Homework 5. Stat 545-Daniel Dinsdale

Here I present some plots from the Gapminder data using the ggplot2 package including a comparison between similar scatterplots using this package and the lattice package.

Preliminaries:

I used the Gapminder data as mentioned previously and the following three packages. Furthermore I created a new data frame called jDat which removed Oceania from gDat.

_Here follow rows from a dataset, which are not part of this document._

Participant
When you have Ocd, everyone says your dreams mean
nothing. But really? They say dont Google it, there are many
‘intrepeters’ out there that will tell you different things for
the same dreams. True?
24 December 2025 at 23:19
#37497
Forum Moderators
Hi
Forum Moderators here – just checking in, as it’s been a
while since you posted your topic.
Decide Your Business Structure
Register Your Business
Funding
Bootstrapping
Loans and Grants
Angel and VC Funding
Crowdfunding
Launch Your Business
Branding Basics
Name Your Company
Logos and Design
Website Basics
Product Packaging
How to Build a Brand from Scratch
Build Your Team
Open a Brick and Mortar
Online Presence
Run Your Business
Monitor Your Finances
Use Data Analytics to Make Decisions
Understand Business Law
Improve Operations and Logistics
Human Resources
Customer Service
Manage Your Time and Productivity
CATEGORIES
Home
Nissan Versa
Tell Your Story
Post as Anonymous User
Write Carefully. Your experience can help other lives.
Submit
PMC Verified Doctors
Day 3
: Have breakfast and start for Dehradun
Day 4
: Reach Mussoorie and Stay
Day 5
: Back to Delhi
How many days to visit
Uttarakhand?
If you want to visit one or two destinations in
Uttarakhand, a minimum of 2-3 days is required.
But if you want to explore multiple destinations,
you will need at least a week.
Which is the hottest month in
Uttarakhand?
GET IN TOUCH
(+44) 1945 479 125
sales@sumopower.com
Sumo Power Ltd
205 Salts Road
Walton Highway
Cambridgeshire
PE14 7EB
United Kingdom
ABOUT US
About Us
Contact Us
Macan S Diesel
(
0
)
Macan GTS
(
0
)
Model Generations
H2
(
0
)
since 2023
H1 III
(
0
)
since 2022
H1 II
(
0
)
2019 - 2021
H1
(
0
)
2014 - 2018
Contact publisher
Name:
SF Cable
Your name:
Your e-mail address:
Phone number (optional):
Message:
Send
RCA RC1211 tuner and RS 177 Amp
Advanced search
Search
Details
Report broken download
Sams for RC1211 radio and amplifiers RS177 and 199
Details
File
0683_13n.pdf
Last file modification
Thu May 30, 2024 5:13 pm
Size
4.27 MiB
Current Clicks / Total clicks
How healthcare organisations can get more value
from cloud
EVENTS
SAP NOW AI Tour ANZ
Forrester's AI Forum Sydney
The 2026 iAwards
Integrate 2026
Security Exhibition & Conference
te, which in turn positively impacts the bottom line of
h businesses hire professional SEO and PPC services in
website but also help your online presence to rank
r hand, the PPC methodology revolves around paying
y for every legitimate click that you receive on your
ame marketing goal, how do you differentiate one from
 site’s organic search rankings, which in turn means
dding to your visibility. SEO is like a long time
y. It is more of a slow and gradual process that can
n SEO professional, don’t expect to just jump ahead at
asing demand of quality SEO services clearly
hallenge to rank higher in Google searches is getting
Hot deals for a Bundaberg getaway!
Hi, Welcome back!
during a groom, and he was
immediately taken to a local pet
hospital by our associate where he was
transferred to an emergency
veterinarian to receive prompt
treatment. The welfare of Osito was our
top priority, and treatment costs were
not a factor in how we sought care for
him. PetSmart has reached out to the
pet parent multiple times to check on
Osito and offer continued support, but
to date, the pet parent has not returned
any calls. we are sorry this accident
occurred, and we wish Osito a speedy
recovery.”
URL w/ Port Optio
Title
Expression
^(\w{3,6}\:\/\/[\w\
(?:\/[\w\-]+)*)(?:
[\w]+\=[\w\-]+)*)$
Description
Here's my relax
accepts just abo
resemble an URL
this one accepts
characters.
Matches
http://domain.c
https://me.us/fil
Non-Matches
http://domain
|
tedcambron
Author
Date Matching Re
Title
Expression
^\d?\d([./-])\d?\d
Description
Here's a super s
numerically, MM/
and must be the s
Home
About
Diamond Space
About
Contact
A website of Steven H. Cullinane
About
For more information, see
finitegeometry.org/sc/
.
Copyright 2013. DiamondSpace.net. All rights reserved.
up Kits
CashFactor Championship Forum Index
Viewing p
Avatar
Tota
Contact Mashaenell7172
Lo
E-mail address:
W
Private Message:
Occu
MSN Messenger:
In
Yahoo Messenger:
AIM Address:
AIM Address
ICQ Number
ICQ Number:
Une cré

gDat <- read.delim("gapminderDataFiveYear.txt")
library(lattice)
library(plyr)
library(ggplot2)
jDat <- droplevels(subset(gDat, continent != "Oceania"))

Stripplot:

First of all I created two stripplots using ggplot. Here I included box plots and stripplots for each year regarding life expectancy. The two plots show how easy it is to adjust colours within the ggplot2 package. Note that here I removed Oceania from the data.

p1 <- ggplot(jDat, aes(x = factor(year), y = lifeExp, colour = year))
p1 + geom_boxplot() + geom_point()

plot of chunk unnamed-chunk-2


p2 <- ggplot(jDat, aes(x = factor(year), y = lifeExp))
p2 + geom_boxplot(aes(fill = factor(year))) + geom_point()

plot of chunk unnamed-chunk-2

Scatterplot:

Here is created two scatterplots comparing the log of GDP per capita and life expectancy for the years 1952 and 2007. Furthermore I included a colour scheme relating to continents and added a dotplot along the x-axis to show density of life expectancy for certain GDP values.

jYear <- c(1952, 2007)
yDat <- subset(gDat, year %in% jYear)
p3 <- ggplot(yDat, aes(x = gdpPercap, y = lifeExp, colour = continent))
p3 + geom_point() + scale_x_log10() + geom_dotplot() + facet_grid(~year)
## stat_bindot: binwidth defaulted to range/30. Use 'binwidth = x' to adjust
## this. stat_bindot: binwidth defaulted to range/30. Use 'binwidth = x' to
## adjust this.

plot of chunk unnamed-chunk-3

Lattice and ggplot2 comparison:

Here is a direct comparison between scatterplots of GDP per capita with life expectancy using ggplot at first and then lattice second. It is immediately obvious that with less text ggplot2 creates a more attractive graph with a less obtrusive key. The only downside is the x-axis label on the ggplot graph using powers to represent numbers.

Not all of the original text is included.